Relocating is considered a type of loss — like death, divorce or a job layoff — because it disrupts social ties.
Stephan Goetz, a professor of agricultural and regional economics at Penn State, published a study that showed suburban residents were happier than rural or metro folks. Interestingly, people who hadn’t moved at all in the past five years also reported being happier. “This may be related to not having to find new friends and social networks,” Goetz says.
Another study shows that close friendships, even more than family attachments, are key to health and happiness, especially as we age.
Moving has been associated with adverse outcomes on the young, too, according to findings published in the Journal of Psychiatric Research. The study tracked more than 1.4 million Danes from age 15 to their early 40s. Researchers had a record of all the residents’ moves from birth to age 14. A 14-year-old who moved even once had double the risk of abusing drugs or developing certain mental disorders by midlife compared with those who did not move at all; those risks increased with multiple moves.
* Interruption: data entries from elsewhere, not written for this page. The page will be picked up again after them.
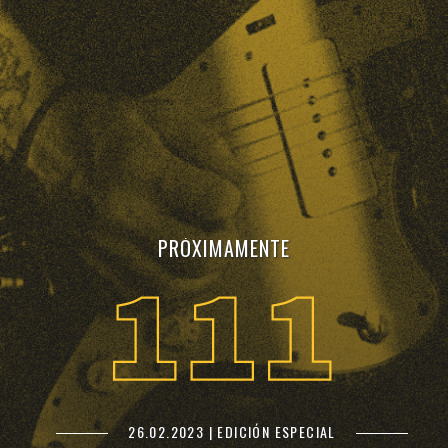
PRÓXIMAMENTE
26.02.2023 | EDICIÓN ESPECIAL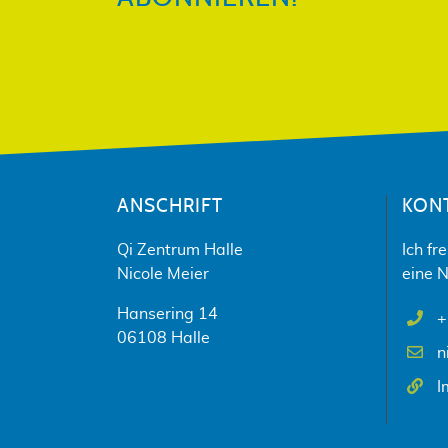
ANSCHRIFT
KON
Qi Zentrum Halle
Ich fr
Nicole Meier
eine N
Hansering 14
+
06108 Halle
n
I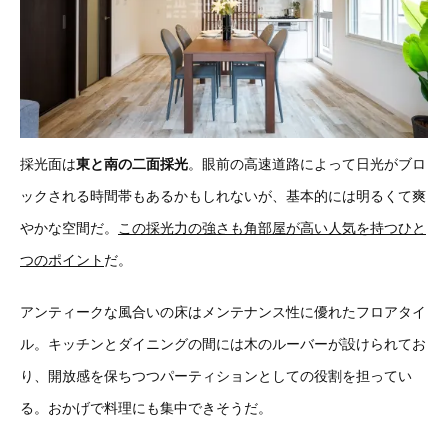
採光面は
東と南の二面採光
。眼前の高速道路によって日光がブロ
ックされる時間帯もあるかもしれないが、基本的には明るくて爽
やかな空間だ。
この採光力の強さも角部屋が高い人気を持つひと
つのポイント
だ。
アンティークな風合いの床はメンテナンス性に優れたフロアタイ
ル。キッチンとダイニングの間には木のルーバーが設けられてお
り、開放感を保ちつつパーティションとしての役割を担ってい
る。おかげで料理にも集中できそうだ。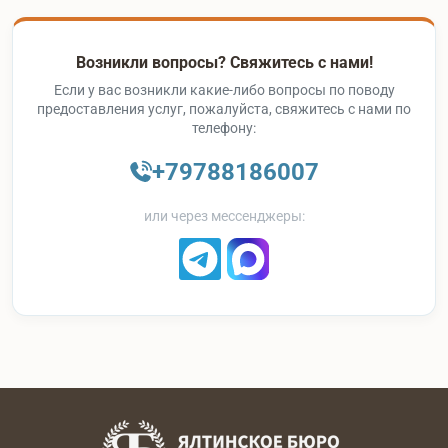
Возникли вопросы? Свяжитесь с нами!
Если у вас возникли какие-либо вопросы по поводу
предоставления услуг, пожалуйста, свяжитесь с нами по
телефону:
+79788186007
или через мессенджеры: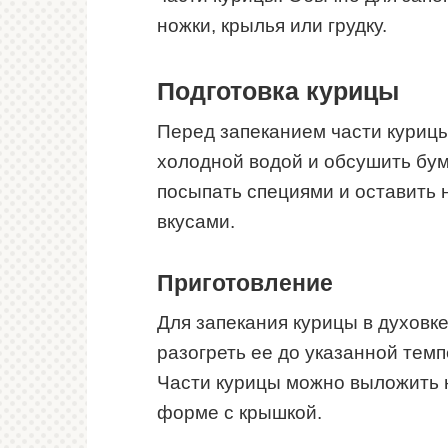
ножки, крылья или грудку.
Подготовка курицы
Перед запеканием части куриц
холодной водой и обсушить бу
посыпать специями и оставить 
вкусами.
Приготовление
Для запекания курицы в духовк
разогреть ее до указанной темп
Части курицы можно выложить н
форме с крышкой.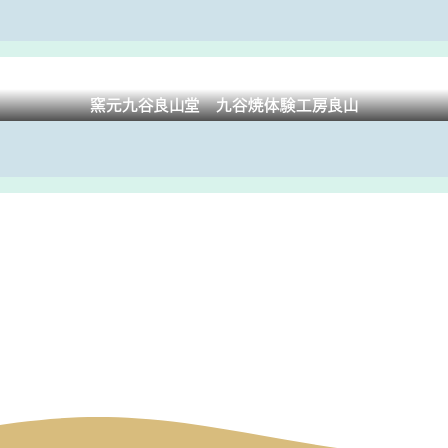
窯元九谷良山堂 九谷焼体験工房良山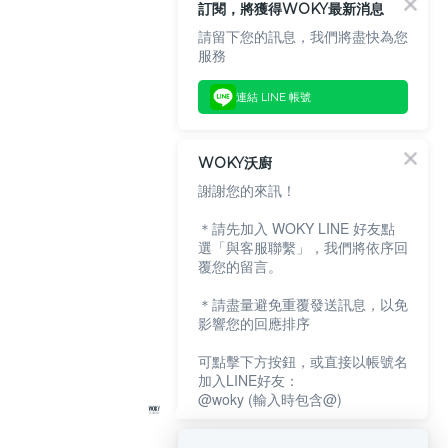
訂閱，將獲得WOKY最新消息
請留下您的訊息，我們將盡快為您
服務
連結 LINE 帳號
WOKY沃廚
謝謝您的來訊！
＊請先加入 WOKY LINE 好友點
選「與客服聯繫」，我們將依序回
覆您的留言。
＊請盡量避免重覆發送訊息，以免
影響您的回應排序
可點擊下方按鈕，或直接以帳號名
加入LINE好友：
@woky (輸入時包含@)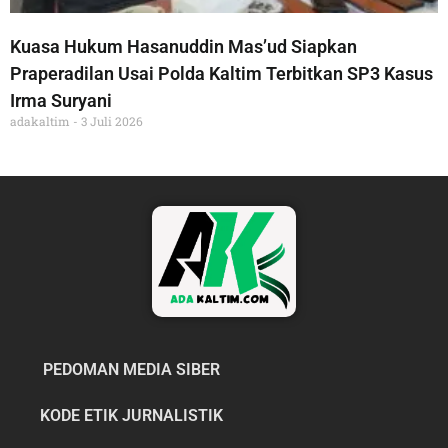
Kuasa Hukum Hasanuddin Mas’ud Siapkan
Praperadilan Usai Polda Kaltim Terbitkan SP3 Kasus
Irma Suryani
adakaltim
3 Juli 2026
PEDOMAN MEDIA SIBER
KODE ETIK JURNALISTIK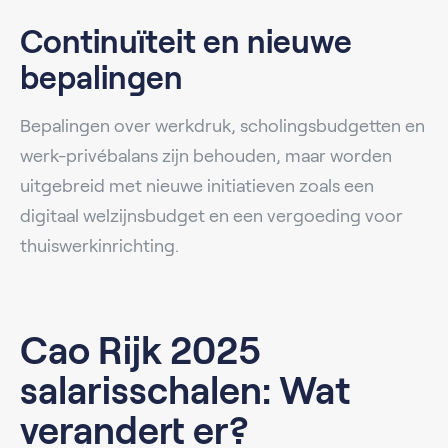
Continuïteit en nieuwe
bepalingen
Bepalingen over werkdruk, scholingsbudgetten en
werk-privébalans zijn behouden, maar worden
uitgebreid met nieuwe initiatieven zoals een
digitaal welzijnsbudget en een vergoeding voor
thuiswerkinrichting.
Cao Rijk 2025
salarisschalen: Wat
verandert er?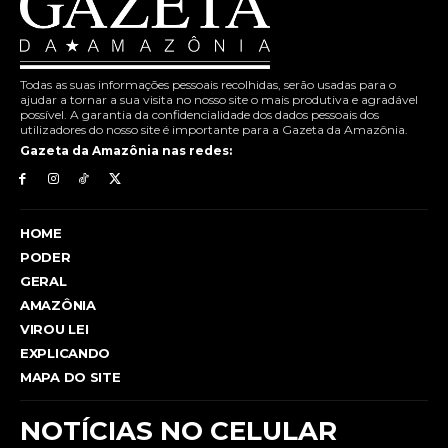
Todas as suas informações pessoais recolhidas, serão usadas para o
ajudar a tornar a sua visita no nosso site o mais produtiva e agradável
possível. A garantia da confidencialidade dos dados pessoais dos
utilizadores do nosso site é importante para a Gazeta da Amazônia.
Gazeta da Amazônia nas redes:
HOME
PODER
GERAL
AMAZÔNIA
VIROU LEI
EXPLICANDO
MAPA DO SITE
NOTÍCIAS NO CELULAR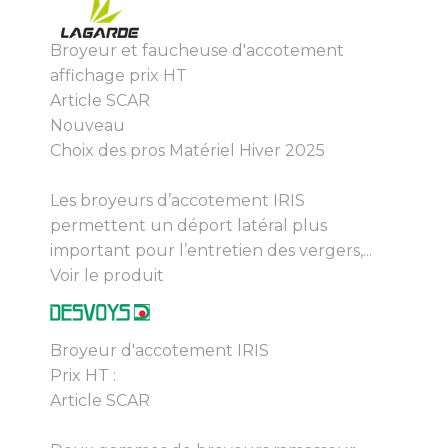
Broyeur et faucheuse d'accotement
affichage prix HT
Article SCAR
Nouveau
Choix des pros Matériel Hiver 2025
Les broyeurs d’accotement IRIS
permettent un déport latéral plus
important pour l’entretien des vergers,...
Voir le produit
Broyeur d'accotement IRIS
Prix HT :
Article SCAR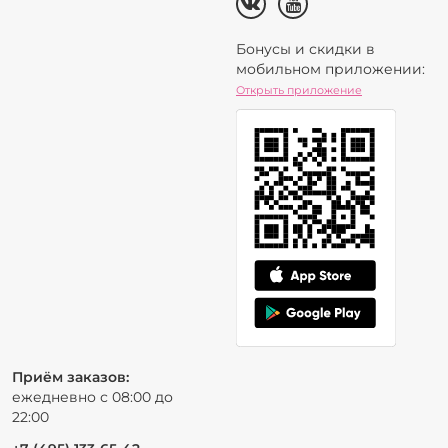
Бонусы и скидки в
мобильном приложении:
Открыть приложение
Приём заказов:
ежедневно с 08:00 до
22:00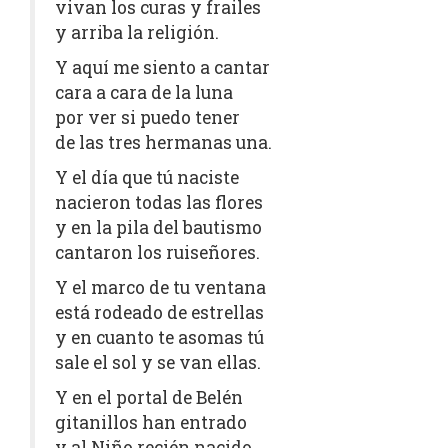
vivan los curas y frailes
y arriba la religión.
Y aquí me siento a cantar
cara a cara de la luna
por ver si puedo tener
de las tres hermanas una.
Y el día que tú naciste
nacieron todas las flores
y en la pila del bautismo
cantaron los ruiseñores.
Y el marco de tu ventana
está rodeado de estrellas
y en cuanto te asomas tú
sale el sol y se van ellas.
Y en el portal de Belén
gitanillos han entrado
y al Niño recién nacido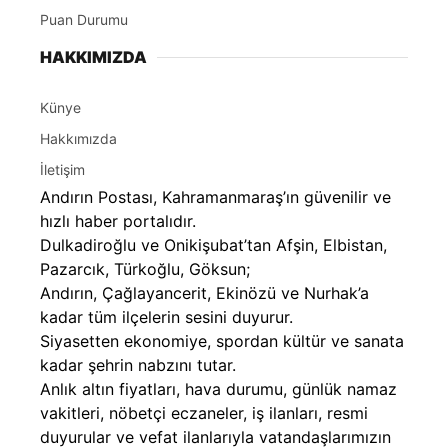
Puan Durumu
HAKKIMIZDA
Künye
Hakkımızda
İletişim
Andırın Postası, Kahramanmaraş’ın güvenilir ve
hızlı haber portalıdır.
Dulkadiroğlu ve Onikişubat’tan Afşin, Elbistan,
Pazarcık, Türkoğlu, Göksun;
Andırın, Çağlayancerit, Ekinözü ve Nurhak’a
kadar tüm ilçelerin sesini duyurur.
Siyasetten ekonomiye, spordan kültür ve sanata
kadar şehrin nabzını tutar.
Anlık altın fiyatları, hava durumu, günlük namaz
vakitleri, nöbetçi eczaneler, iş ilanları, resmi
duyurular ve vefat ilanlarıyla vatandaşlarımızın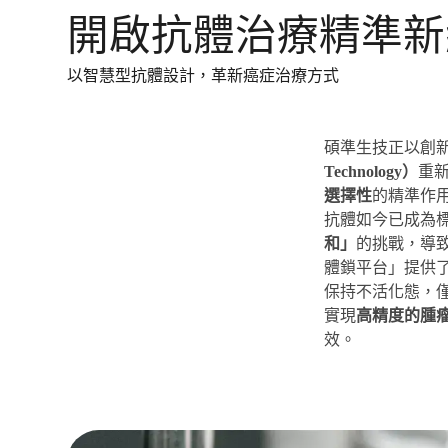
開啟抗體治療精準新
以智慧型抗體設計，革新癌症治療方式
碩準生技正以創
Technology）
重
選擇性
的精準作
抗體如今已成為
和」
的挑戰，導
體鎖平台」提供
保持不活化態，
實現
高精度的腫
效。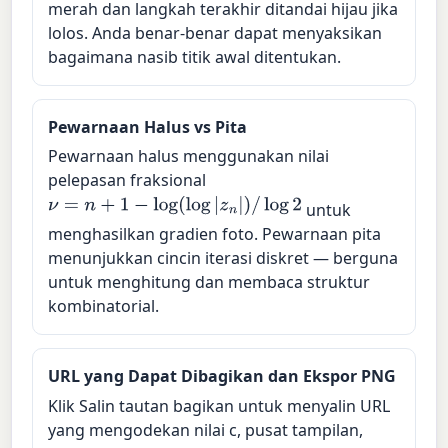
merah dan langkah terakhir ditandai hijau jika
lolos. Anda benar-benar dapat menyaksikan
bagaimana nasib titik awal ditentukan.
Pewarnaan Halus vs Pita
Pewarnaan halus menggunakan nilai
pelepasan fraksional
ν
=
n
+
1
−
log
(
log
|
z
n
|
)
/
log
2
untuk
menghasilkan gradien foto. Pewarnaan pita
menunjukkan cincin iterasi diskret — berguna
untuk menghitung dan membaca struktur
kombinatorial.
URL yang Dapat Dibagikan dan Ekspor PNG
Klik Salin tautan bagikan untuk menyalin URL
yang mengodekan nilai c, pusat tampilan,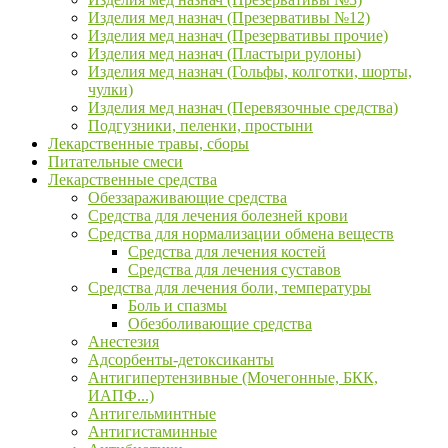
Изделия мед назнач (Презервативы №12)
Изделия мед назнач (Презервативы прочие)
Изделия мед назнач (Пластыри рулоны)
Изделия мед назнач (Гольфы, колготки, шорты,
чулки)
Изделия мед назнач (Перевязочные средства)
Подгузники, пеленки, простыни
Лекарственные травы, сборы
Питательные смеси
Лекарственные средства
Обеззараживающие средства
Средства для лечения болезней крови
Средства для нормализации обмена веществ
Средства для лечения костей
Средства для лечения суставов
Средства для лечения боли, температуры
Боль и спазмы
Обезболивающие средства
Анестезия
Адсорбенты-детоксиканты
Антигипертензивные (Мочегонные, БКК,
ИАПФ...)
Антигельминтные
Антигистаминные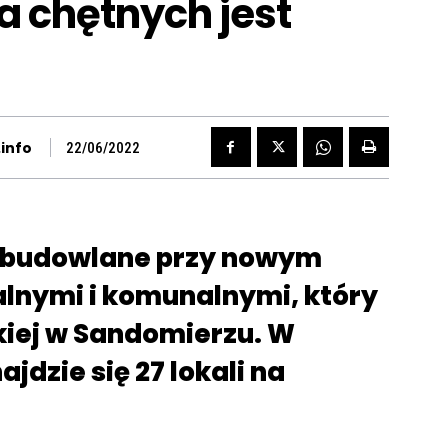
a chętnych jest
info
22/06/2022
e budowlane przy nowym
alnymi i komunalnymi, który
skiej w Sandomierzu. W
dzie się 27 lokali na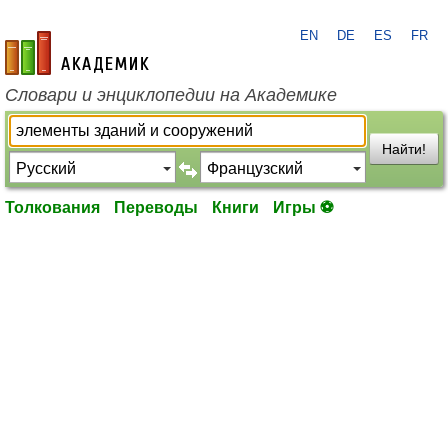
EN
DE
ES
FR
academic.ru
Словари и энциклопедии на Академике
Найти!
Толкования
Переводы
Книги
Игры ⚽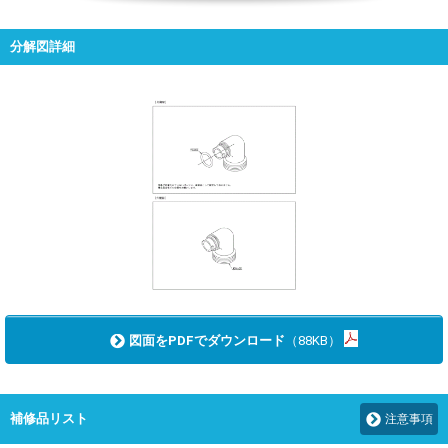
分解図詳細
図面をPDFでダウンロード
（88KB）
補修品リスト
注意事項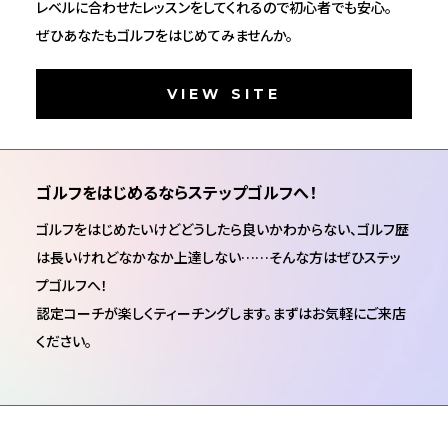
レベルに合わせたレッスンをしてくれるので初心者でも安心。
ぜひあなたもゴルフをはじめてみませんか。
VIEW SITE
ゴルフをはじめるならステップゴルフへ！
ゴルフをはじめたいけどどうしたら良いかわからない、ゴルフ歴
は長いけれどなかなか上達しない……そんな方はぜひステッ
プゴルフへ！
認定コーチが楽しくティーチングします。まずはお気軽にご来店
ください。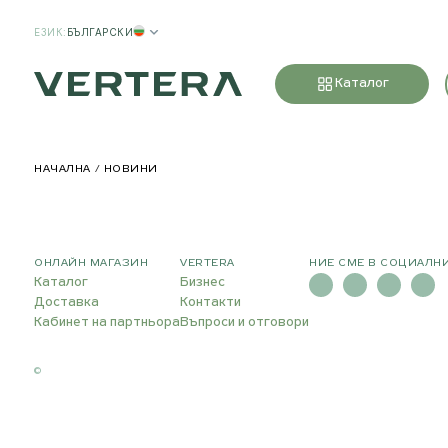
ЕЗИК
:
БЪЛГАРСКИ
Каталог
НАЧАЛНА
НОВИНИ
ОНЛАЙН МАГАЗИН
VERTERA
НИЕ СМЕ В СОЦИАЛН
Каталог
Бизнес
Доставка
Контакти
Кабинет на партньора
Въпроси и отговори
©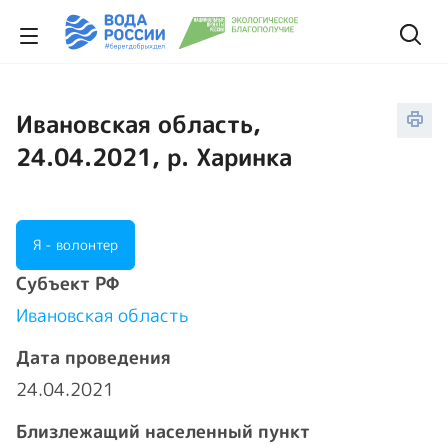
Ивановская область,
24.04.2021, р. Харинка
Я - волонтер
Cубъект РФ
Ивановская область
Дата проведения
24.04.2021
Близлежащий населенный пункт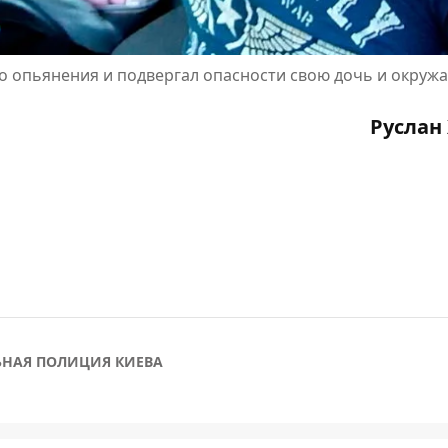
о опьянения и подвергал опасности свою дочь и окру
Руслан
ЬНАЯ ПОЛИЦИЯ КИЕВА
When I was a teenager, my family relocated frequently for my dad’s job. As an introvert, I preferred a good book to slumber parties, and the moves hit me hard. Home was my sanctuary, my safe place. Meaningful friendships came slowly. Every time we uprooted, those hard-won social networks were torn away, and I silently swore I’d never become a trailing spouse.
Over a sushi dinner a decade into my life in Los Angeles and 2 1/ years into my marriage, Ron told me he wanted to take a job in D.C.
I pointed my chopsticks at the palm trees. “We’re eating outside in February.”
Despite the refrain that lapped inside me like ocean waves — don’t move; don’t move; don’t move — we moved.
When we arrived in our new city, I wheeled my beach cruiser into the garage and parked it next to my inline skates. I missed my best friend, my book club, my favorite coffeehouse. I wrinkled my nose at the heavy colonial decor and longed for stucco. My area code, now 301 instead of 310, caused confusion among the California-based clients with whom I still worked, but mostly those two transposed numbers summed up how I felt: rearranged.
Susan Miller, who moved 14 times in 25 years while her husband was in the prime of his hotel corporate management career, founded the faith-based nonprofit Just Moved Ministry to help people cope with letting go of an old place and starting over in a new one. I took Miller’s class at a church in McLean even though, by then, I’d been around six years.
“Cherish, don’t cling,” the leader said, speaking to the danger of clutching to the past. The next day, I looked around. Could I learn to love this city? The Washington Monument stuck straight up in the air and taunted me like a middle finger.
My outlook finally changed when Ron took me to Los Angeles for my birthday. One morning I met a friend for coffee at Shutters on the Beach. She told me she was divorcing. The tension in her marriage had torn it apart.
As the plane approached Reagan National on the flight home, I wondered: Maybe loving Washington didn’t mean I had to wear Nats swag, become a political junkie or even stop pining for the mountains, sun and sea. Despite the links among geography, health and happiness, maybe the most important components were attitude and a willingness to adapt.
To love a city is to care for the people who live there. Ron loves Washington, and I love Ron. Real love means letting go of my own preferences to honor his. For years I’d been unable to embrace D.C. and its people because my hands were tied. In that moment on the plane from Los Angeles, I knew what to do: I laid down my rope.